In their victory speeches, both Phillips and Mahmoud complained of harassment during their campaigns. During her speech, Phillips was interrupted by pro-Palestinian hecklers. “This election has been the worst election I have ever stood in,” she said. She said her campaign had to put in regular calls to the police.
Noteworthy is that Phillips and Mahmoud could hardly be considered friends of Israel.
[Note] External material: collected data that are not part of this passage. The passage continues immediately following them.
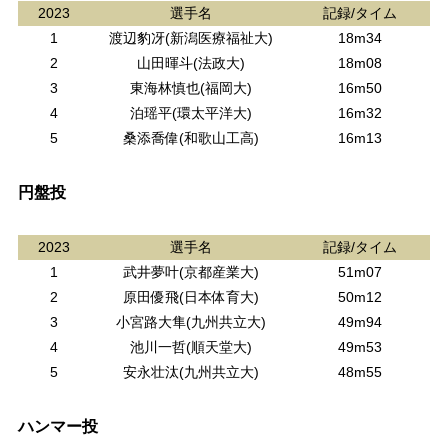
2023
選手名
記録/タイム
1
渡辺豹冴(新潟医療福祉大)
18m34
2
山田暉斗(法政大)
18m08
3
東海林慎也(福岡大)
16m50
4
泊瑶平(環太平洋大)
16m32
5
桑添喬偉(和歌山工高)
16m13
円盤投
2023
選手名
記録/タイム
1
武井夢叶(京都産業大)
51m07
2
原田優飛(日本体育大)
50m12
3
小宮路大隼(九州共立大)
49m94
4
池川一哲(順天堂大)
49m53
5
安永壮汰(九州共立大)
48m55
ハンマー投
In November, Phillips quit the Labour frontbench and her position as a shadow minister to vote for a ceasefire in Gaza.
Mahmoud has a history of supporting BDS. In 2014, she joined a protest against a supermarket for stocking goods from Israeli settlements.
In March, she called for an immediate ceasefire in Gaza. “The conduct of this war has been intolerable, with a disproportionate level of attacks on innocent people that has rightly been the [subject of] deliberations in international courts,” she said, The Jewish Chronicle reported.
There are strong indications of the policy changes the pro-Gaza independents will demand of the Labour government.
After May 2 local elections, the Muslim Vote issued an 18-point list to Starmer, demanding that he cut military ties with Israel, oppose a BDS bill, let public entities boycott Israel, allow Muslim prayer in school, and scrap a law that makes it a criminal offense for religious leaders to tell their congregations how to vote.
Seeing the loss of its heretofore reliable Muslim voters may be all the pressure the Labour Party needs to institute policy changes detrimental to Israel.
LabourList, which focuses on party news, reported on Sunday that in one of Starmer’s first international calls since taking office, he pressed Israeli Prime Minister Benjamin Netanyahu to agree to a ceasefire.
Starmer then called Palestinian Authority leader Mahmoud Abbas and said that Palestinians had an “undeniable right” to statehood.